« l’Appel de la forêt », d’après Jack London, Théâtre des Clochards‐Célestes à Lyon

« l’Appel de la forêt » © Fabien Blanchon « l’Appel de la forêt » © Fabien Blanchon

Sauvage et délicat

Par Trina Mounier
Les Trois Coups

Ils ont un certain culot, ces percussionnistes, il est vrai très doués (voir Visages), de se lancer dans une aventure musicale, mais aussi théâtrale et visuelle autour du roman de Jack London, « l’Appel de la forêt ». Défi relevé avec élégance…

Le spectacle, destiné à un public à partir de 7 ans, a bénéficié du regard complice, mais qu’on imagine sans concession, d’Élisabeth Saint-Blancat : depuis le temps qu’elle accueille et promeut de jeunes compagnies…

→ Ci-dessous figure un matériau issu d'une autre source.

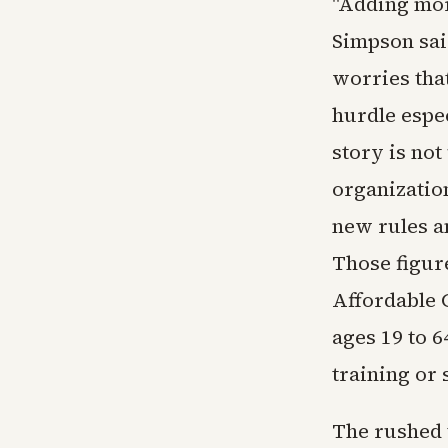
"Adding mor
Simpson sai
worries tha
hurdle espec
story is no
organizatio
new rules a
Those figur
Affordable 
ages 19 to 
training or 
The rushed 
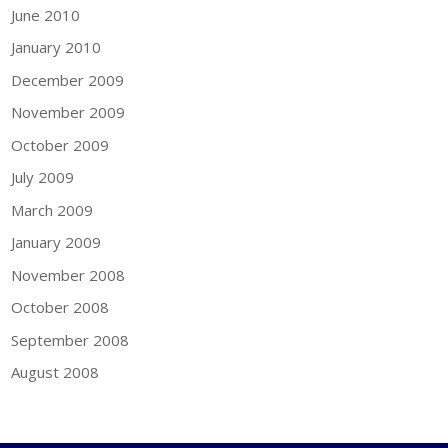
June 2010
January 2010
December 2009
November 2009
October 2009
July 2009
March 2009
January 2009
November 2008
October 2008
September 2008
August 2008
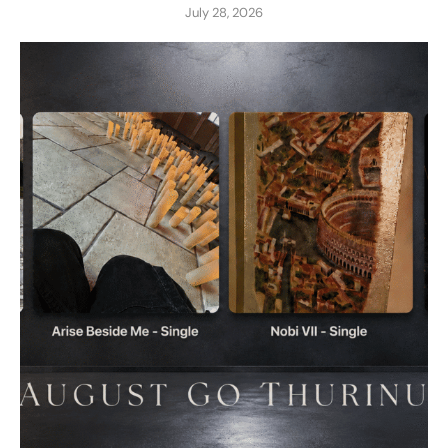
July 28, 2026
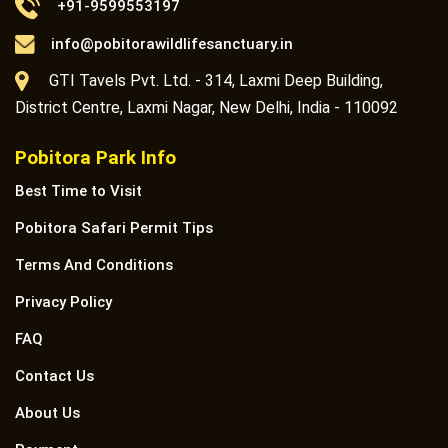
+91-9599553197
info@pobitorawildlifesanctuary.in
GTI Tavels Pvt. Ltd. - 314, Laxmi Deep Building,
District Centre, Laxmi Nagar, New Delhi, India - 110092
Pobitora Park Info
Best Time to Visit
Pobitora Safari Permit Tips
Terms And Conditions
Privacy Policy
FAQ
Contact Us
About Us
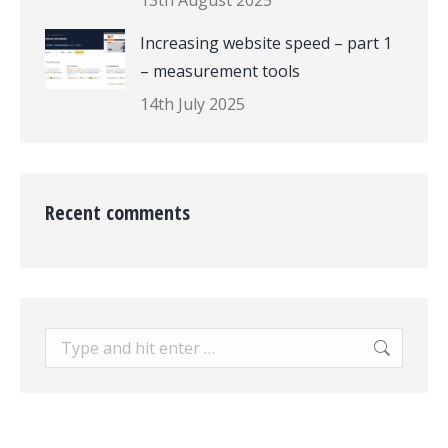
13th August 2025
Increasing website speed – part 1
– measurement tools
14th July 2025
Recent comments
Search:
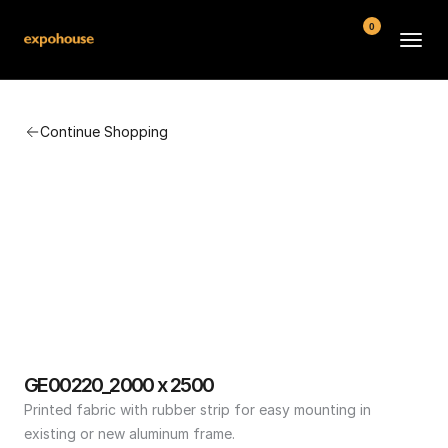
0
BMW POS
Continue Shopping
About
FAQ
Contact
Conditions
GE00220_2000 x 2500
Printed fabric with rubber strip for easy mounting in 
existing or new aluminum frame.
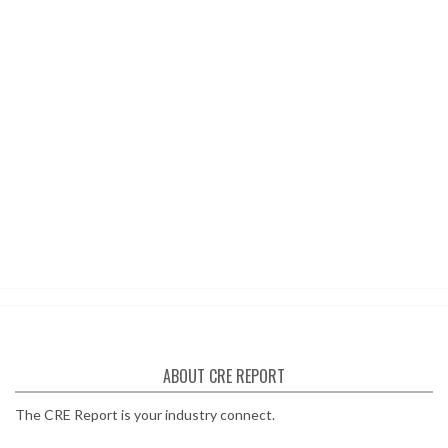
ABOUT CRE REPORT
The CRE Report is your industry connect.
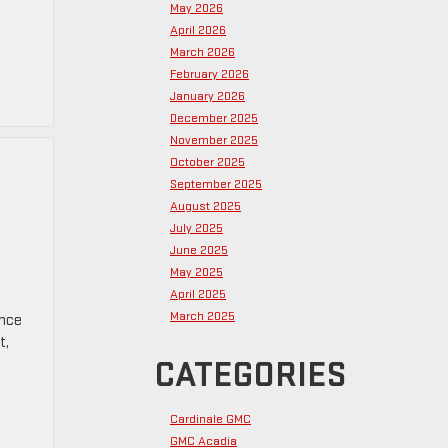
May 2026
April 2026
March 2026
February 2026
January 2026
December 2025
November 2025
October 2025
September 2025
August 2025
July 2025
June 2025
May 2025
April 2025
March 2025
ence
t,
CATEGORIES
Cardinale GMC
GMC Acadia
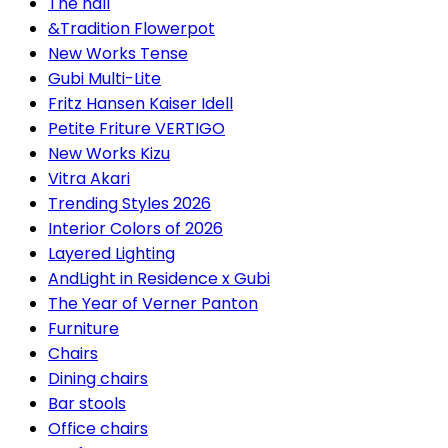
The hall
&Tradition Flowerpot
New Works Tense
Gubi Multi-Lite
Fritz Hansen Kaiser Idell
Petite Friture VERTIGO
New Works Kizu
Vitra Akari
Trending Styles 2026
Interior Colors of 2026
Layered Lighting
AndLight in Residence x Gubi
The Year of Verner Panton
Furniture
Chairs
Dining chairs
Bar stools
Office chairs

Derrière l’histoire connue de Buck, le chien de traîneau déçu par les hommes, ses soi‑disant meilleurs amis, qui choisit de retourner à la vie sauvage en compagnie des siens, les loups, Jack London évoque avec intensité la cruauté et l’avidité humaines, tout autant que la dureté du monde animal, la loi du plus fort sous toutes ces formes.

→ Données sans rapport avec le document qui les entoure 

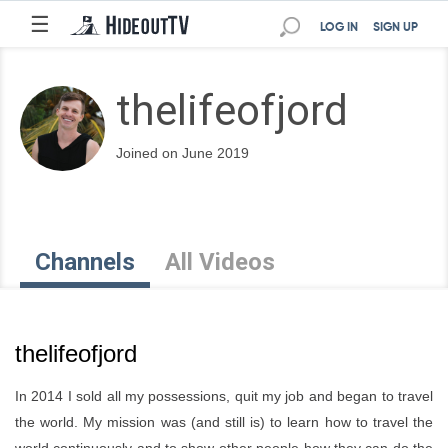
☰
LOG IN
SIGN UP
thelifeofjord
Joined on June 2019
Channels
All Videos
thelifeofjord
In 2014 I sold all my possessions, quit my job and began to travel
the world. My mission was (and still is) to learn how to travel the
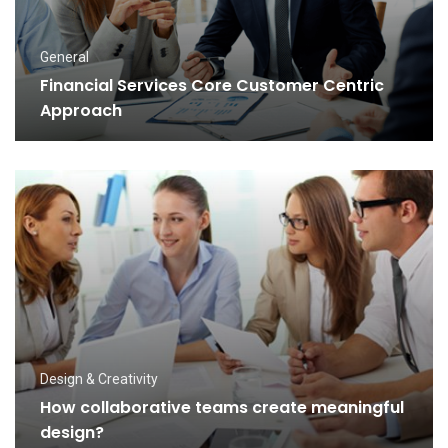
General
Financial Services Core Customer Centric
Approach
Design & Creativity
How collaborative teams create meaningful
design?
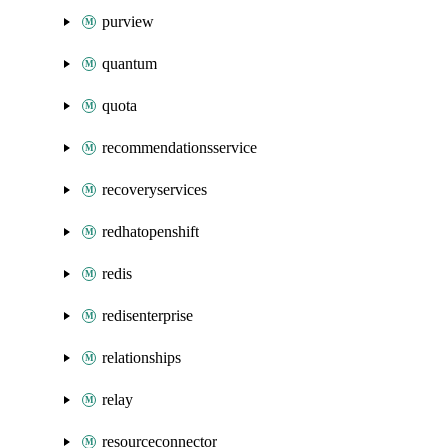
purview
quantum
quota
recommendationsservice
recoveryservices
redhatopenshift
redis
redisenterprise
relationships
relay
resourceconnector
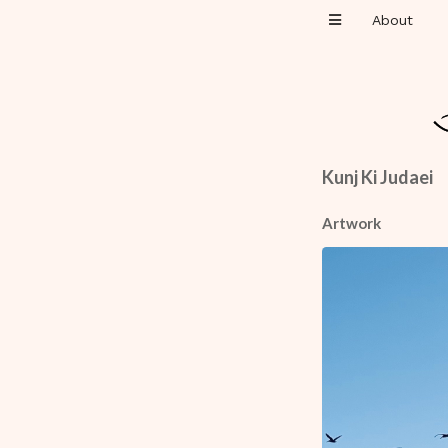
About
Kunj Ki Judaei
Artwork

Quentin Dubois, percussionniste membre de Tactus, qui signe ici la mise en scène en propose une version très originale.

Sur le plateau, une immense batterie ornée d’accessoires bizarres, tandis que, derrière un petit bureau surmonté de lampes et d’une caméra, la dessinatrice Marion Cluzel est installée. Ce sont ses mains et le tableau mouvant qu’elles exécutent qui seront projetés sur l’écran en fond de scène (laquelle est vraiment réduite aux Clochards célestes…). À jardin, la musique, très visuelle comme toujours avec les percussions ; à cour, le dessin. Entre les deux, à tour de rôle ou ensemble, ils viendront raconter au public l’histoire de Buck.

Le mariage de l’aquarelle, du jeu et des percussions

Les percussions font vivre évidemment tous les bruits, inquiétants et enchantés, de la forêt, les craquements de la glace, les hurlements des chiens, les claquements des fouets. Pendant ce temps, un décor infiniment délicat aux teintes pastel se dessine, s’efface et se peint à l’aquarelle sous nos yeux. Parfois les chiens sont eux aussi esquissés, parfois Marion Cluzel pose de simples miniatures sur le papier.

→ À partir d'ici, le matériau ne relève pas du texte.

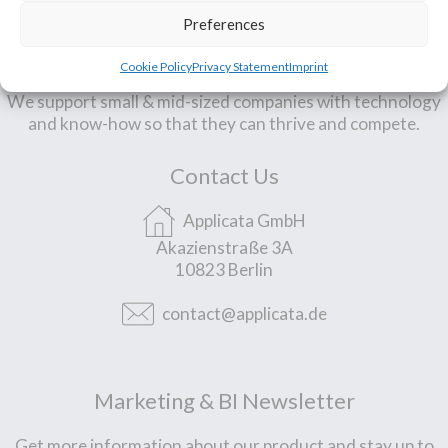
Preferences
Our Mission
Cookie Policy
Privacy Statement
Imprint
We support small & mid-sized companies with technology
and know-how so that they can thrive and compete.
Contact Us
Applicata GmbH
Akazienstraße 3A
10823 Berlin
contact@applicata.de
Marketing & BI Newsletter
Get more information about our product and stay up to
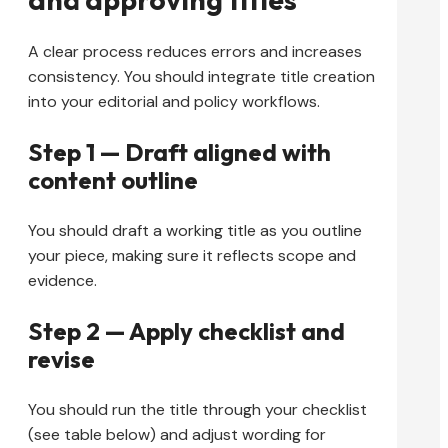
A clear process reduces errors and increases
consistency. You should integrate title creation
into your editorial and policy workflows.
Step 1 — Draft aligned with
content outline
You should draft a working title as you outline
your piece, making sure it reflects scope and
evidence.
Step 2 — Apply checklist and
revise
You should run the title through your checklist
(see table below) and adjust wording for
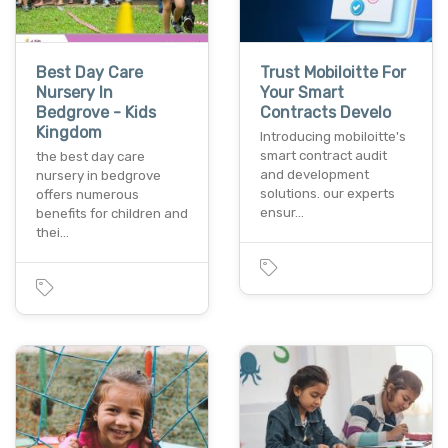
Best Day Care
Trust Mobiloitte For
Nursery In
Your Smart
Bedgrove - Kids
Contracts Develo
Kingdom
Introducing mobiloitte's
smart contract audit
the best day care
and development
nursery in bedgrove
solutions. our experts
offers numerous
ensur…
benefits for children and
thei…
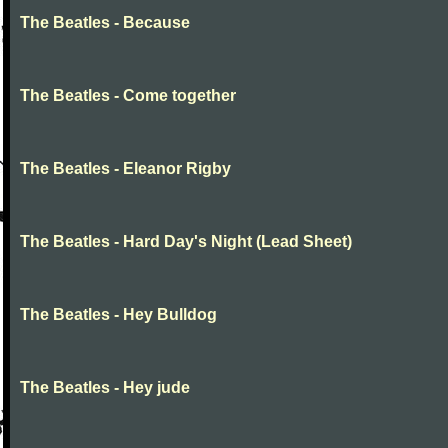
The Beatles - Because
The Beatles - Come together
The Beatles - Eleanor Rigby
The Beatles - Hard Day's Night (Lead Sheet)
The Beatles - Hey Bulldog
The Beatles - Hey jude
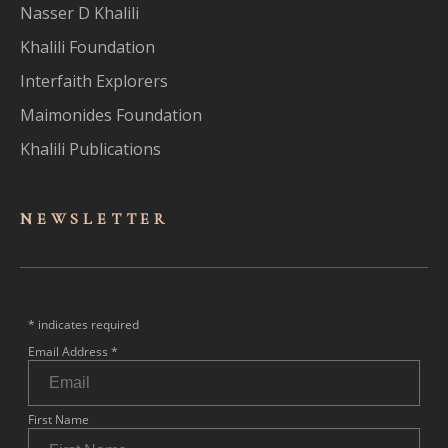
Nasser D Khalili
Khalili Foundation
Interfaith Explorers
Maimonides Foundation
Khalili Publications
NEWSLET
TER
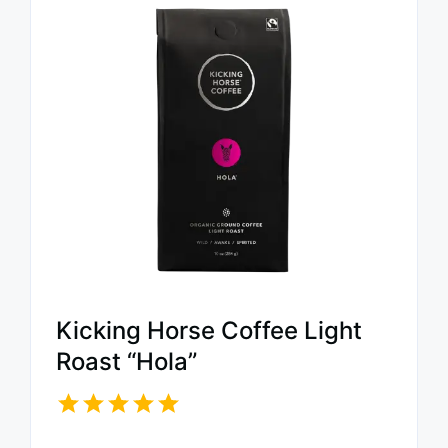
Kicking Horse Coffee Light
Roast “Hola”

L’idée originale de cette mise en scène rend le spectacle incroyablement vivant malgré l’apparente distance introduite par le dessin et l’illustration musicale. C’est que tout est à vue, et surtout rien n’est figé. Parfois la dessinatrice vient dire le texte, parfois un percussionniste passe au dessin, parfois, à des moments particulièrement émouvants, ils se regroupent au centre du plateau, par exemple autour de la tombe de Curly. Ils jouent de leurs divers instruments, dont les sonorités sont si distinctes ; elle fait glisser les soies de son pinceau ; ils nous font partager les secrets de la création en train de naître sous nos yeux.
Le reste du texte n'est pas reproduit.